ここまでアホだと、πの値を3と法律で定めたどこかの政府を笑えない。
なぜなら、デジタル情報においては、閲覧することはコピーそのものだからだ。「閲覧」しているというのは実は我々の感覚に過ぎず、実際はオリジナルと全く同じ情報がメモリー上にコピーされ、それがディスプレイやスピーカーに「投影」されているに過ぎない。今あなたがお読みになっている本文も、あなたが見ているのは「オリジナル」ではなくあなたの電脳に複製されたコピーである。
デジタル情報に、正規版と海賊版の違いは存在しない。
これは、デジタル情報を扱う上で真っ先に押さえておかなければならない事実である。常識ではない。事実である。事実である以上、法律で「そうでない」と言った所で、間違っているのは法律であることは、πの値を3とする法律と何ら変わらない。
道徳やしつけの根拠を自然科学に求めるべきではない「道徳やしつけの根拠を自然科学に求めるべきではない」
とはいうものの、自然科学に反した法律やしつけというのは本来ありえない以上、少なくともある法律が自然科学的に機能するのかのチェックというのはなされるべきなのではないか。法律、すなわち「人理」は、物理を超えることはできないのだから。

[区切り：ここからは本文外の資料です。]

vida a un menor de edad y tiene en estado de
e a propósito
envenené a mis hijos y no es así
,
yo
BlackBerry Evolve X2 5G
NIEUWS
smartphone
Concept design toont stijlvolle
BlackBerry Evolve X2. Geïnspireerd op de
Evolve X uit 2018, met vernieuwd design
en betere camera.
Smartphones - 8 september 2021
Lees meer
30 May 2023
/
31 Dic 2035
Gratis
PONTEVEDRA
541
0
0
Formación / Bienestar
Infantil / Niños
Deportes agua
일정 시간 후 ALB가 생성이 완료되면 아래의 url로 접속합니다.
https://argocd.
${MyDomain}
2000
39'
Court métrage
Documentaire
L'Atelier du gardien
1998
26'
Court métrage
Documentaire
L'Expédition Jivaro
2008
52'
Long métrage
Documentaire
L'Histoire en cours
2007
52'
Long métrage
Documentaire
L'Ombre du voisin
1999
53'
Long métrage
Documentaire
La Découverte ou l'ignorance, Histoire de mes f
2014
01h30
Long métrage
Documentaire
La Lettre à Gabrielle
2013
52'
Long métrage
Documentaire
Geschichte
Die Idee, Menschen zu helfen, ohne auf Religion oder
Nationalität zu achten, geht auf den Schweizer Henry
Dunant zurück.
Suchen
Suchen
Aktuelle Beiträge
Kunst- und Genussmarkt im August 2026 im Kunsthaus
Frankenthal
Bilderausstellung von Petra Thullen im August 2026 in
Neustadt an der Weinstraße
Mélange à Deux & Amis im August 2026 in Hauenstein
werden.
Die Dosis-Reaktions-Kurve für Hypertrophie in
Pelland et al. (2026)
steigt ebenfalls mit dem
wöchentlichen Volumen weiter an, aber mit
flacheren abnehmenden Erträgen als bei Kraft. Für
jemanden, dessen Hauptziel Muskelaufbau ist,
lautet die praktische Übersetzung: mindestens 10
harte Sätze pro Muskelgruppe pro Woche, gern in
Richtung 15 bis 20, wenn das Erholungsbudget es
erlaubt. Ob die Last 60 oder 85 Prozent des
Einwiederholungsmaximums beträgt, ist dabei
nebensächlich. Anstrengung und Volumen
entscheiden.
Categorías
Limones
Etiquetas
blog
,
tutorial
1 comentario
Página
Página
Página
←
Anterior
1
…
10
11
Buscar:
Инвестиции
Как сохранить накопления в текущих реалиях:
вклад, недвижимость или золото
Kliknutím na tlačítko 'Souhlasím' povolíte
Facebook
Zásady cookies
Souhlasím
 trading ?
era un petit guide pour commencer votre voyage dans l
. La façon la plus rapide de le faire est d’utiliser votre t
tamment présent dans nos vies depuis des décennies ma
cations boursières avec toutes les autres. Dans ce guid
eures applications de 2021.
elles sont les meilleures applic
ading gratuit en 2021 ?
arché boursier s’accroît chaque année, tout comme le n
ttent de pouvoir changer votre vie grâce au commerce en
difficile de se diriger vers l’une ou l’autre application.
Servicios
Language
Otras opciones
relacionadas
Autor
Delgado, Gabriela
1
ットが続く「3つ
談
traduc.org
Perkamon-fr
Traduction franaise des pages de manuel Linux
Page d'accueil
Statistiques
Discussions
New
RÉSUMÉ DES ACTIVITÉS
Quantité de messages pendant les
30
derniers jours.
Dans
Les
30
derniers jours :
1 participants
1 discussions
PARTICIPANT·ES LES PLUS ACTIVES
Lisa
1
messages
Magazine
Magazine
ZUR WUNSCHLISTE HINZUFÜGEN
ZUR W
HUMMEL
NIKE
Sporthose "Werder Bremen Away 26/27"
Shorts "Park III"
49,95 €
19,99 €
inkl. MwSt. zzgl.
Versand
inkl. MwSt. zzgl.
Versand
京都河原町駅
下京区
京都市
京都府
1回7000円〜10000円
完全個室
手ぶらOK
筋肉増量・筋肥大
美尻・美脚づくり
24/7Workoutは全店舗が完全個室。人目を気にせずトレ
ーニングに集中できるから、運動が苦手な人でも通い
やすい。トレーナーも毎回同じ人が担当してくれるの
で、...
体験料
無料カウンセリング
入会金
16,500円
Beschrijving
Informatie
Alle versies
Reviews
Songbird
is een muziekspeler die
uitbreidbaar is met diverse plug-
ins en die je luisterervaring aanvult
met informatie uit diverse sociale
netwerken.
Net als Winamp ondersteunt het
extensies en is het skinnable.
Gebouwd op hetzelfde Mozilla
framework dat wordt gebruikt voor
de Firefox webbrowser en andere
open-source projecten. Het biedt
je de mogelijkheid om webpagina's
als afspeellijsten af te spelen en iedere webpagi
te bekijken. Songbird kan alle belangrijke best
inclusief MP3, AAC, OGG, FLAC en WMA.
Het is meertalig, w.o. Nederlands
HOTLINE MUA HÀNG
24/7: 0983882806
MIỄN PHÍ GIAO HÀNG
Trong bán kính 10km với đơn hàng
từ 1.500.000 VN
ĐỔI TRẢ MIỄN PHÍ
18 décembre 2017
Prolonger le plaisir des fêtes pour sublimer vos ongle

話をトンデモ著作権法改正案に戻すと、「正規版と海賊版の違いは存在しない」こと自体は誰のせいでもない。誰のせいでもないものを、誰かのせいにすることは、法律では最もやってはならないことなのではないか。
デジタル情報の「海賊版」の配布を押さえたかったら、根源的な方法は「配布しない」しか実は存在しない。しかし「配布しにくく」したり、「コピーしてもそのままでは閲覧できなくする」ことは可能であるし現在もなされている。海賊版対策にはまだまだ技術的余地が存在するし、そもそも「知的財産」の財産性そのものが定義されなおすべきという意見もある(私の意見もそう)のに、著作権だけいじってなんとかなると思っている方がばかげている。
いっそ私が収めた税金も私の財産から政府が勝手にコピーした海賊版なのだから知的財産戦略本部に取り締まってもらうか。